That’s an entirely different story.

On pit road afterward, Marco’s eyes were moist. He dabbed at his nose with a tissue. Sure, he’s now leading the IndyCar standings after five races, having finished no lower than seventh in any of them.

That’s not what drives him. Not at all.

He wants his face on that Borg-Warner Trophy.

“Consistency is great, but Indy is a championship in itself,” he said. “It’s good to be leading the overall points, but it came down to the last couple of laps shootout. I think if it would have stayed green, we would have been in a prime position. But it’s the way the cards fell today.”

Boy, does that sound familiar.

Mario won the 500 in 1969 and spent the rest of his long, brilliant career trying futilely to do it again. Even though he led a total of 556 laps over 29 starts _ third-most behind four-time winner Al Unser and Ralph DePalma _ Andretti never got another taste of milk. Sadly, the most common words at Indy turned out to be, “Mario is slowing down.”

Then along came son Michael, a championship driver in his own right.
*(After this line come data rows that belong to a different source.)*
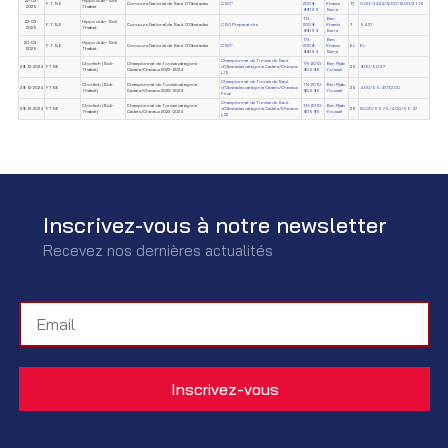
22-03-
Hippo club–Sidi
F.T.S.E
Concours National de Saut D'Obstacles
CSO*
2008-
Khamis
17
0.00/44.24/12.00/12.00/31.16
2025
Thabet
88199
Sarra
TN-
Ben
22-03-
Hippo club–Sidi
F.T.S.E
Concours National de Saut D'Obstacles
CSO Préparatoire
2008-
Khamis
1
54.21
2025
Thabet
88199
Sarra
TN-
Ben
20-03-
Hippo club–Sidi
F.T.S.E
Concours National de Saut D'Obstacles
CSO*
2008-
Khamis
EL
EL
2025
Thabet
88199
Sarra
Championnat de Tunisie de Saut
Chorfech (Sidi-
Championnat de Tunisie catégorie
TN-2010-
Ben Rjab
28-12-2024
FTSE
d'Obstacles catégorie Cadets/Chevaux
25
8.00/60.37
Thabet)
Cadets/Chevaux 2023-2024
80585
Youssef
(J1)
Championnat de Tunisie de Saut
Chorfech (Sidi-
Championnat de Tunisie catégorie
TN-2010-
Ben Rjab
28-12-2024
FTSE
d'Obstacles catégorie Cadets/Chevaux
25
4.00/55.47/32.00
Thabet)
Cadets/Chevaux 2023-2024
80585
Youssef
Final
Championnat de Tunisie de Saut
Chorfech (Sidi-
Championnat de Tunisie catégorie
TN-2010-
Ben Rjab
28-12-2024
FTSE
d'Obstacles catégorie Cadets/Chevaux
26
20.00/56.75/4.00/55.47
Thabet)
Cadets/Chevaux 2023-2024
80585
Youssef
(J2)
Inscrivez-vous à notre newsletter
Recevez nos dernières actualités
Except at Indy, where he led in nine races for a total of 431 laps without ever winning the 500. No driver has come close to setting the pace for so many laps without actually finishing ahead of everyone else. Sometimes, Michael was doomed by a mechanical failure beyond his control. Other times, he made an inexplicable mistake that cost him the race.

Even though Michael has won twice as a car owner _ with Franchitti and the late Dan Wheldon _ it’s clear the family won’t be redeemed until one of their own gets back to that place where Mario stood 44 long years ago.

Which brings us to Marco, who now carries that burden.

Given his youth, he’s got plenty of time to reach the goal that’s been there essentially since the day he was born. Much like his father and grandfather, he’s becoming quite an all-around driver, working hard during the offseason to improve his road racing skills, which is why he’s leading the standings after the first four races were held on road and street courses.

But with each excruciating Indy setback, you have to wonder if he’ll start believing his family is truly jinxed. You have to wonder if he’ll ever reach his full potential.

As a 19-year-old rookie in 2006, Marco was passed on the last straightaway by Sam Hornish Jr., losing by less than a half-second in the second-closest finish in Indy 500 history. The next year, the youngster was knocked out by a collision while contending for the lead late in the race. In 2008, he led 35 laps on the way to a third-place showing, and there was another third-place finish in 2010.

Last year, Marco led a race-high 59 laps before striking the wall with 13 laps to go.